Fluor Fernald still has to complete demolition of the treatment complex and storage tank facilities and remove any remaining contaminated soil and rubble, but cleanup of the 1,050 acre-site should be completed in August.
Emotional year
"It's been emotional, but satisfying, as workers -- some of whom have been here for 20 years or more -- work themselves out of a job," Wagner said of the cleanup, which began in the 1980s even before the government stopped production.
Crawford, who has fought for the cleanup for nearly 23 years, said it has been an emotional year for everyone.
"Every milestone brings us closer to what will soon be a mission accomplished," said Crawford, whose group plans to meet one last time in November.
"Our goal was to get the site cleaned up, and we will have met that even if it took over two decades," she said.
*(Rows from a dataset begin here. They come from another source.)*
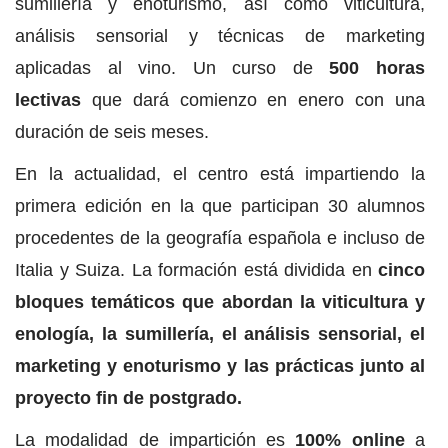
sumillería y enoturismo, así como viticultura,
análisis sensorial y técnicas de marketing
aplicadas al vino. Un curso de
500 horas
lectivas
que dará comienzo en enero con una
duración de seis meses.
En la actualidad, el centro está impartiendo la
primera edición en la que participan 30 alumnos
procedentes de la geografía española e incluso de
Italia y Suiza. La formación está dividida en
cinco
bloques temáticos que abordan la viticultura y
enología, la sumillería, el análisis sensorial, el
marketing y enoturismo y las prácticas junto al
proyecto fin de postgrado.
La modalidad de impartición es
100% online
a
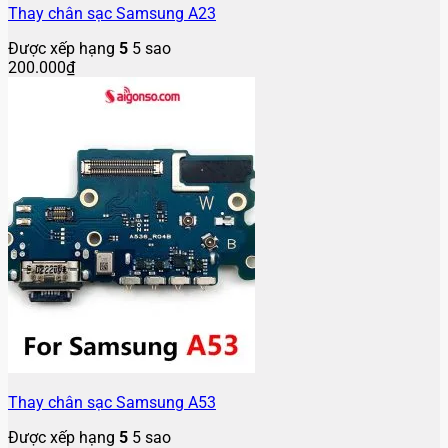
Thay chân sạc Samsung A23
Được xếp hạng
5
5 sao
200.000
₫
Thay chân sạc Samsung A53
Được xếp hạng
5
5 sao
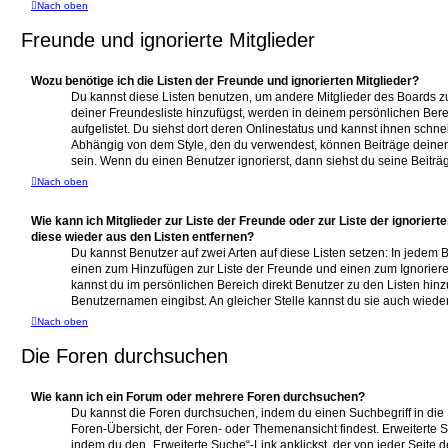
Nach oben
Freunde und ignorierte Mitglieder
Wozu benötige ich die Listen der Freunde und ignorierten Mitglieder?
Du kannst diese Listen benutzen, um andere Mitglieder des Boards zu 
deiner Freundesliste hinzufügst, werden in deinem persönlichen Berei
aufgelistet. Du siehst dort deren Onlinestatus und kannst ihnen schne
Abhängig von dem Style, den du verwendest, können Beiträge dein
sein. Wenn du einen Benutzer ignorierst, dann siehst du seine Beiträ
Nach oben
Wie kann ich Mitglieder zur Liste der Freunde oder zur Liste der ignoriert
diese wieder aus den Listen entfernen?
Du kannst Benutzer auf zwei Arten auf diese Listen setzen: In jedem B
einen zum Hinzufügen zur Liste der Freunde und einen zum Ignorie
kannst du im persönlichen Bereich direkt Benutzer zu den Listen hin
Benutzernamen eingibst. An gleicher Stelle kannst du sie auch wieder
Nach oben
Die Foren durchsuchen
Wie kann ich ein Forum oder mehrere Foren durchsuchen?
Du kannst die Foren durchsuchen, indem du einen Suchbegriff in die 
Foren-Übersicht, der Foren- oder Themenansicht findest. Erweiterte S
indem du den „Erweiterte Suche“-Link anklickst, der von jeder Seite d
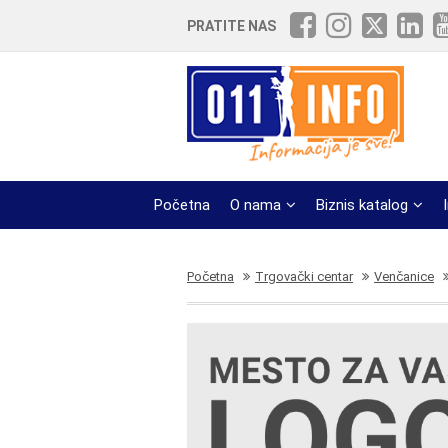
PRATITE NAS
Početna
O nama
Biznis katalog
Početna
Trgovački centar
Venčanice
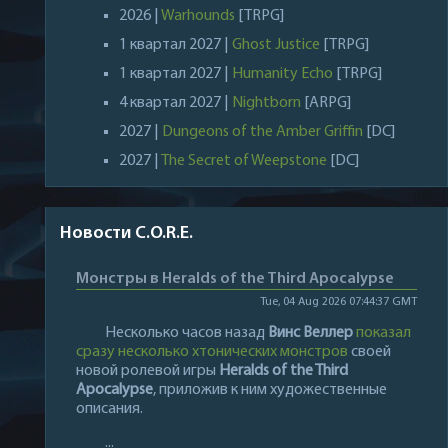
2026 |
Warhounds
[TRPG]
1 квартал 2027 |
Ghost Justice
[TRPG]
1 квартал 2027 |
Humanity Echo
[TRPG]
4 квартал 2027 |
Nightborn
[ARPG]
2027 |
Dungeons of the Amber Griffin
[DC]
2027 |
The Secret of Weepstone
[DC]
Новости C.O.R.E.
Монстры в Heralds of the Third Apocalypse
Tue, 04 Aug 2026 07:44:37 GMT
Несколько часов назад
Винс Веллер
показал
сразу несколько хтонических монстров
своей
новой ролевой игры
Heralds of the Third
Apocalypse
, приложив к ним художественные
описания.
...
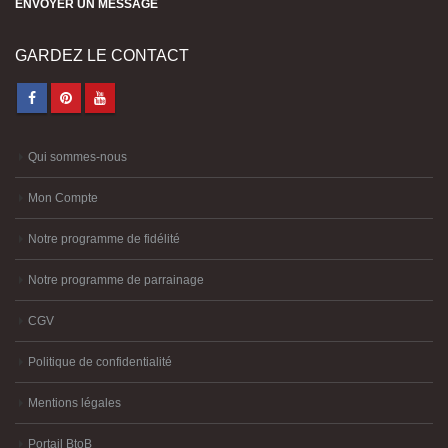
GARDEZ LE CONTACT
Qui sommes-nous
Mon Compte
Notre programme de fidélité
Notre programme de parrainage
CGV
Politique de confidentialité
Mentions légales
Portail BtoB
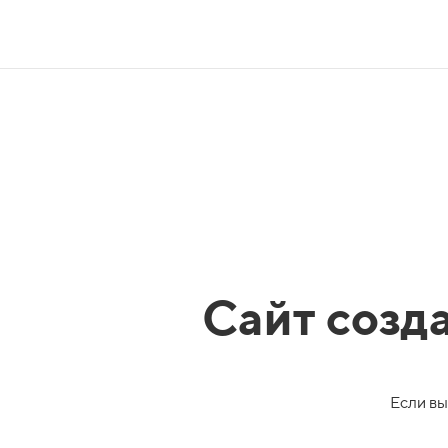
Сайт созд
Если вы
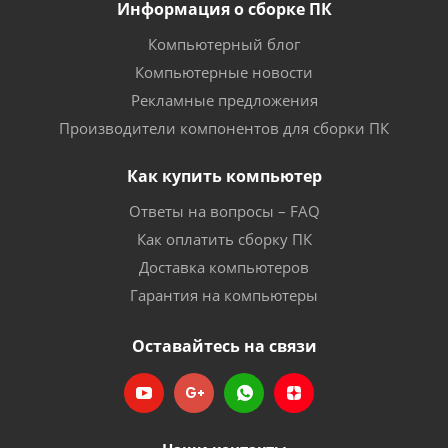
Информация о сборке ПК
Компьютерный блог
Компьютерные новости
Рекламные предложения
Производители компонентов для сборки ПК
Как купить компьютер
Ответы на вопросы – FAQ
Как оплатить сборку ПК
Доставка компьютеров
Гарантия на компьютеры
Оставайтесь на связи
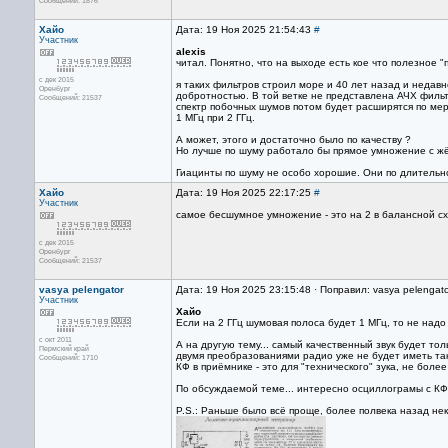
Сообщений: 1876
Хайо
Дата: 19 Ноя 2025 21:54:43
#
Участник
alexis
читал. Понятно, что на выходе есть кое что полезное 
с дек 2015
я таких фильтров строил море и 40 лет назад и недавн
Оренбург
добротностью. В той ветке не представлена АЧХ фильтра
Сообщений: 21537
спектр побочных шумов потом будет расширятся по мер
1 МГц при 2 ГГц.
А может, этого и достаточно было по качеству ?
Но лучше по шуму работало бы прямое умножение с жё
Гиацинты по шуму не особо хорошие. Они по длительн
Хайо
Дата: 19 Ноя 2025 22:17:25
#
Участник
самое бесшумное умножение - это на 2 в балансной схе
с дек 2015
Оренбург
Сообщений: 21537
vasya pelengator
Дата: 19 Ноя 2025 23:15:48 · Поправил: vasya pelengat
Участник
Хайо
Если на 2 ГГц шумовая полоса будет 1 МГц, то не над
с окт 2011
А на другую тему... самый качественный звук будет т
Пермский край
двумя преобразованиями радио уже не будет иметь так
Сообщений: 1710
КФ в приёмнике - это для "технического" зука, не более
По обсуждаемой теме... интересно осциллограмы с КФ 
P.S.: Раньше было всё проще, более полвека назад не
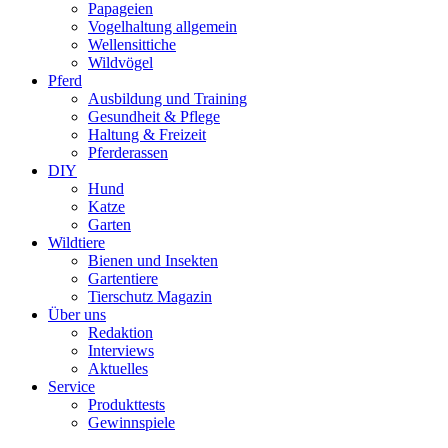
Papageien
Vogelhaltung allgemein
Wellensittiche
Wildvögel
Pferd
Ausbildung und Training
Gesundheit & Pflege
Haltung & Freizeit
Pferderassen
DIY
Hund
Katze
Garten
Wildtiere
Bienen und Insekten
Gartentiere
Tierschutz Magazin
Über uns
Redaktion
Interviews
Aktuelles
Service
Produkttests
Gewinnspiele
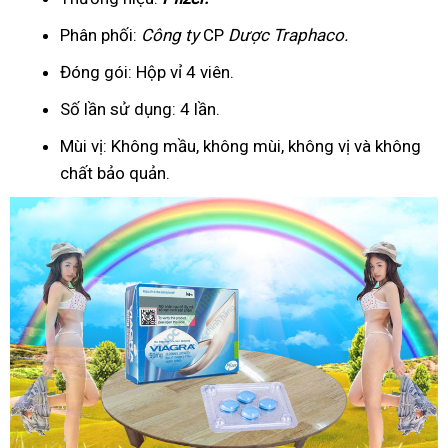
Phân phối:
Công ty
CP
Dược Traphaco
.
Đóng gói: Hộp vỉ 4 viên.
Số lần sử dụng: 4 lần.
Mùi vị: Không mầu, không mùi, không vị và không
chất bảo quản.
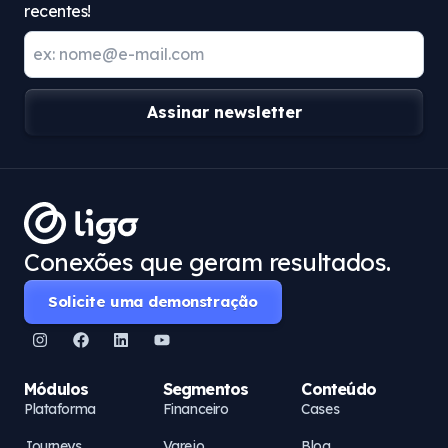
recentes!
Assinar newsletter
Conexões que geram resultados.
Solicite uma demonstração
Módulos
Segmentos
Conteúdo
Plataforma
Financeiro
Cases
Journeys
Varejo
Blog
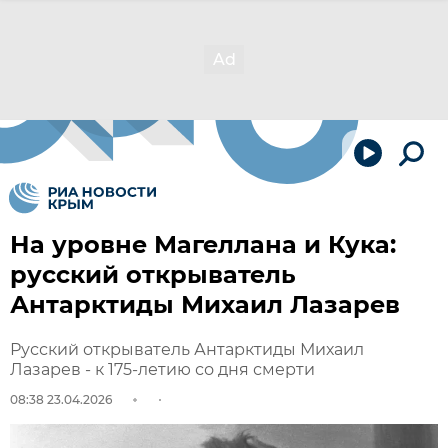
На уровне Магеллана и Кука:
русский открыватель
Антарктиды Михаил Лазарев
Русский открыватель Антарктиды Михаил
Лазарев - к 175-летию со дня смерти
08:38 23.04.2026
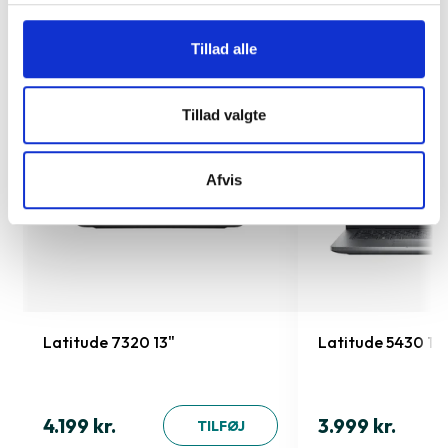
købt sammen med
Tillad alle
Tillad valgte
Afvis
Latitude 7320 13"
Latitude 5430 14
4.199 kr.
3.999 kr.
TILFØJ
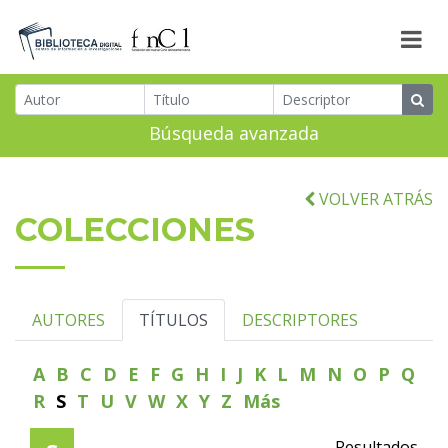
Búsqueda avanzada
VOLVER ATRÁS
COLECCIONES
AUTORES
TÍTULOS
DESCRIPTORES
A
B
C
D
E
F
G
H
I
J
K
L
M
N
O
P
Q
R
S
T
U
V
W
X
Y
Z
Más
Resultados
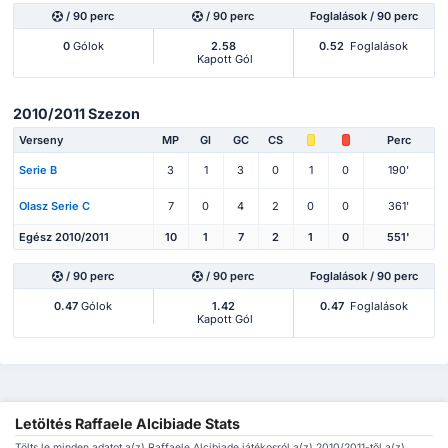
/ 90 perc
/ 90 perc
Foglalások / 90 perc
0
Gólok
2.58
0.52
Foglalások
Kapott Gól
2010/2011 Szezon
Verseny
MP
Gl
GC
CS
Perc
Serie B
3
1
3
0
1
0
190'
Olasz Serie C
7
0
4
2
0
0
361'
Egész 2010/2011
10
1
7
2
1
0
551'
/ 90 perc
/ 90 perc
Foglalások / 90 perc
0.47
Gólok
1.42
0.47
Foglalások
Kapott Gól
Letöltés Raffaele Alcibiade Stats
Tölts le minden adatot a(z) Raffaele Alcibiade játékosról a(z) 2010/2011-től a(z)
Crawford said residents were angry and hurt when they started their struggle to ensure the safe cleanup of the site, but she believes everyone now has a good working relationship.
"We knew we'd never get total cleanup, but we think it's where folks can live with it."
Undeveloped park
Restoration plans for the site call for an undeveloped park with forests, open fields, floodplains and wetlands. The park is intended to be a wildlife haven and could include a center to teach visitors about the weapons work at the plant and the subsequent cleanup.
A new group -- the Fernald Community Alliance -- is forming to make sure that continued monitoring and treatment of water will be done and to keep watch over restoration efforts.
Crawford won't be leading that group, but plans to participate.
"I'll be around," she said. "Old activists never die."